The New Zealand dollar fell from a post-float high against the greenback, with overseas flows subdued because of UK and US public holidays, before the release of a survey on business confidence.
The National Bank Business Confidence survey for May will be scrutinised for signs of further improvement in the local economy.
Last month's data showed confidence levels among local businesses rebounded sharply in the wake of the Christchurch earthquake in February and the Japanese tsunami in March, and the market is expecting today's figures to show further gains.
The data follows on from yesterday's trade figures, which showed New Zealand recorded a record monthly trade surplus of $1.1 billion in April.
"The market will react to any strong data just because the market isn't expecting the New Zealand economy to be in such a good state," said Khoon Goh, head of market economics and strategy at ANZ New Zealand.
Prime Minster John Key, speaking at post-Cabinet press conference yesterday, laid some of the strength of the kiwi at the feet of the weaker US currency, suggesting that there wasn't much the government could do short of intervention to pull the currency back from elevated levels, a move that was not being considering at this time.

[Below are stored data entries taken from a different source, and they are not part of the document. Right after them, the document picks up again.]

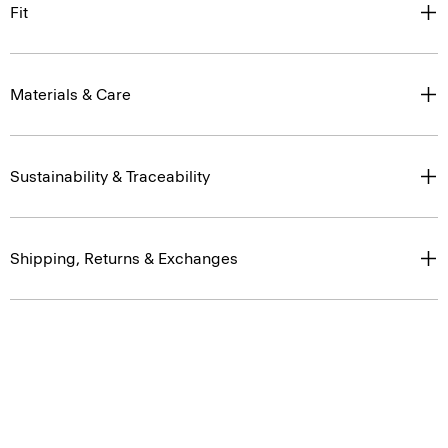
Fit
Materials & Care
Sustainability & Traceability
Shipping, Returns & Exchanges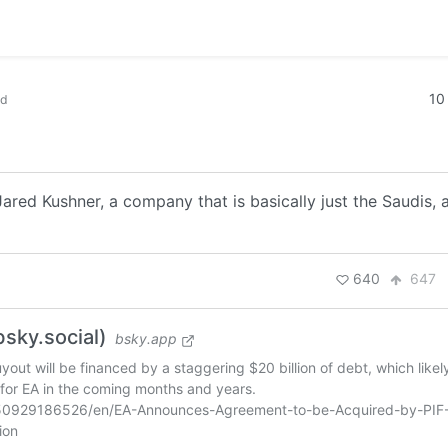
10
ld
red Kushner, a company that is basically just the Saudis, 
640
647
sky.social)
bsky.app
buyout will be financed by a staggering $20 billion of debt, which likel
for EA in the coming months and years.
50929186526/en/EA-Announces-Agreement-to-be-Acquired-by-PIF
ion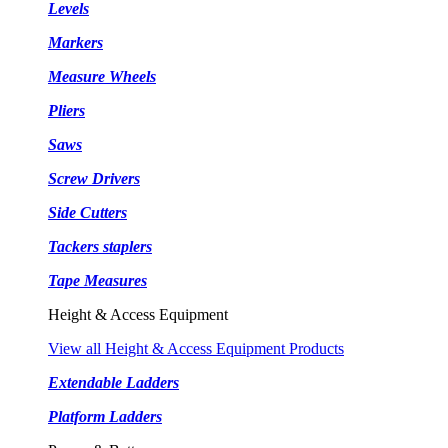
Levels
Markers
Measure Wheels
Pliers
Saws
Screw Drivers
Side Cutters
Tackers staplers
Tape Measures
Height & Access Equipment
View all Height & Access Equipment Products
Extendable Ladders
Platform Ladders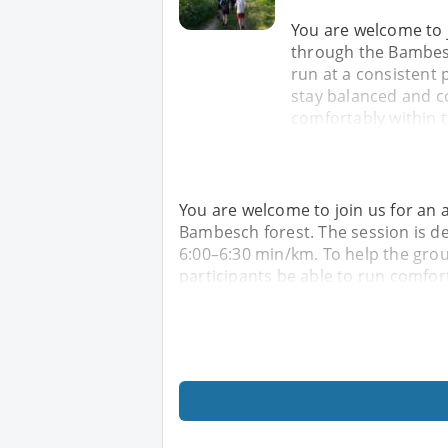
You are welcome to 
through the Bambesc
run at a consistent 
stay balanced and co
comfortably within 
You are welcome to join us for an
Bambesch forest. The session is de
6:00–6:30 min/km. To help the grou
participants be able to run comfor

"There is no doubt that there is still underlying US weakness theme, but what we saw last week and this week was outright New Zealand dollar strength," Goh said.

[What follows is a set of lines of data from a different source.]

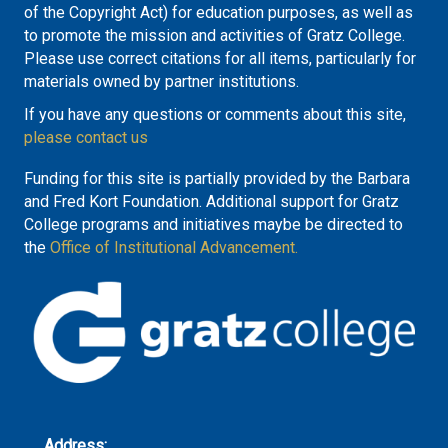
of the Copyright Act) for education purposes, as well as
to promote the mission and activities of Gratz College.
Please use correct citations for all items, particularly for
materials owned by partner institutions.
If you have any questions or comments about this site,
please contact us
Funding for this site is partially provided by the Barbara
and Fred Kort Foundation. Additional support for Gratz
College programs and initiatives maybe be directed to
the
Office of Institutional Advancement.
Address: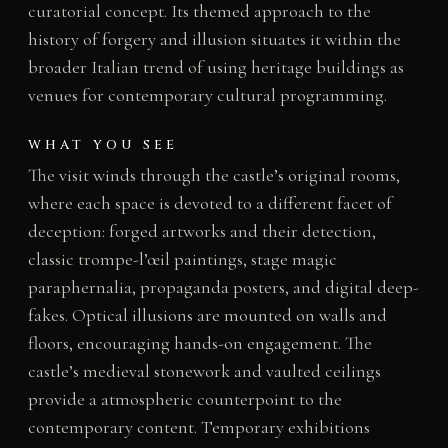
curatorial concept. Its themed approach to the
history of forgery and illusion situates it within the
broader Italian trend of using heritage buildings as
venues for contemporary cultural programming.
WHAT YOU SEE
The visit winds through the castle’s original rooms,
where each space is devoted to a different facet of
deception: forged artworks and their detection,
classic trompe-l’œil paintings, stage magic
paraphernalia, propaganda posters, and digital deep-
fakes. Optical illusions are mounted on walls and
floors, encouraging hands-on engagement. The
castle’s medieval stonework and vaulted ceilings
provide a atmospheric counterpoint to the
contemporary content. Temporary exhibitions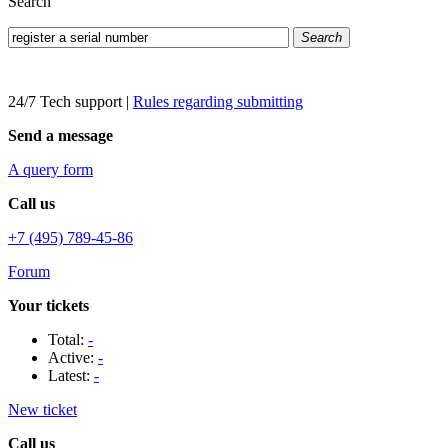
Search
Search
24/7 Tech support
|
Rules regarding submitting
Send a message
A query form
Call us
+7 (495) 789-45-86
Forum
Your tickets
Total:
-
Active:
-
Latest:
-
New ticket
Call us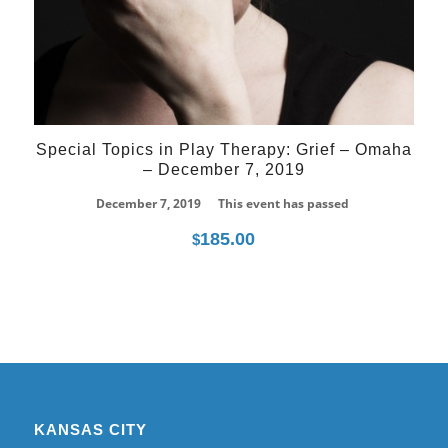
Special Topics in Play Therapy: Grief – Omaha
– December 7, 2019
December 7, 2019
This event has passed
185.00
$
KANSAS CITY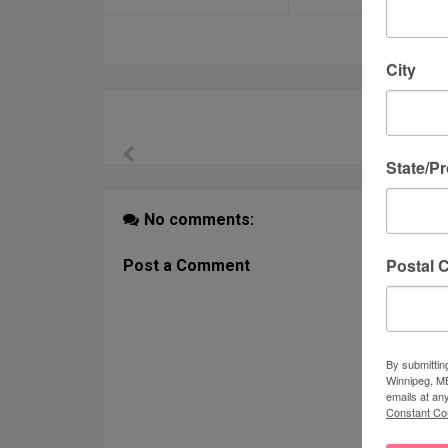
City
State/P
No comments:
Postal 
Post a Comment
By submittin
Winnipeg, MB
emails at an
Constant Co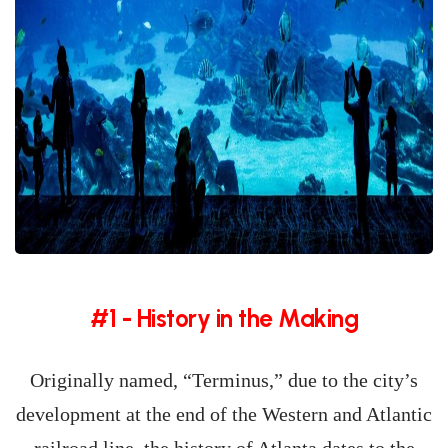
#1 - History in the Making
Originally named, “Terminus,” due to the city’s
development at the end of the Western and Atlantic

The kiwi dollar recently traded at 81.59 US cents, down from 81.75 cents yesterday, and slipped to 70.48 on the trade-weighted index of major trading partners' currencies from 70.57 yesterday.
It fell to 76.35 Australian cents from 76.40 cents previously, and was little changed at 66.04 yen from 66.05 yen. It fell to 57.13 euro cents from 57.26 cents yesterday, declined to 49.52 pence from 49.66 pence previously.

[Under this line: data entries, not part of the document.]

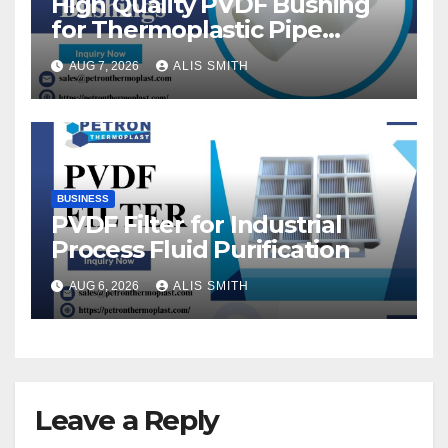
High Quality PVDF Bushing
for Thermoplastic Pipe
Fittings
AUG 7, 2026
ALIS SMITH
BUSINESS
PVDF Filter for Industrial
Process Fluid Purification
AUG 6, 2026
ALIS SMITH
Leave a Reply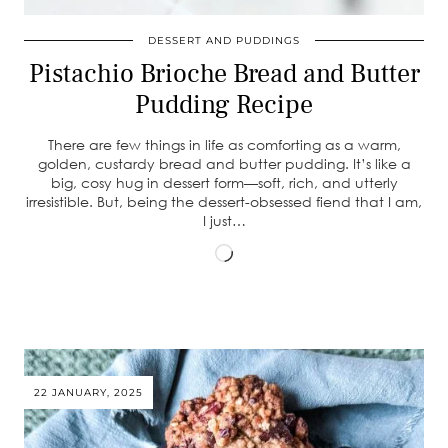
DESSERT AND PUDDINGS
Pistachio Brioche Bread and Butter
Pudding Recipe
There are few things in life as comforting as a warm,
golden, custardy bread and butter pudding. It’s like a
big, cosy hug in dessert form—soft, rich, and utterly
irresistible. But, being the dessert-obsessed fiend that I am,
I just…
Loading…
22 JANUARY, 2025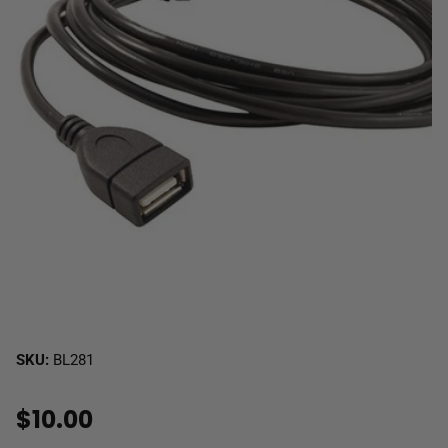
SKU:
BL281
$10.00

Europe's sovereign debt woes were again in the headlines amid reports that European Union and International Monetary Fund officials were likely to deliver their verdict on Greece's inability to reign in government spending and bring its deficit under control.
That comes after a German newspaper article over the weekend claimed the indebted country had not met a single reform condition placed on it as part of the bailout package.
The kiwi dollar mat trade between 81.40 US cents and 82 cents, Goh said, with any moves towards a fresh post-float high likely to be capped by profit taking.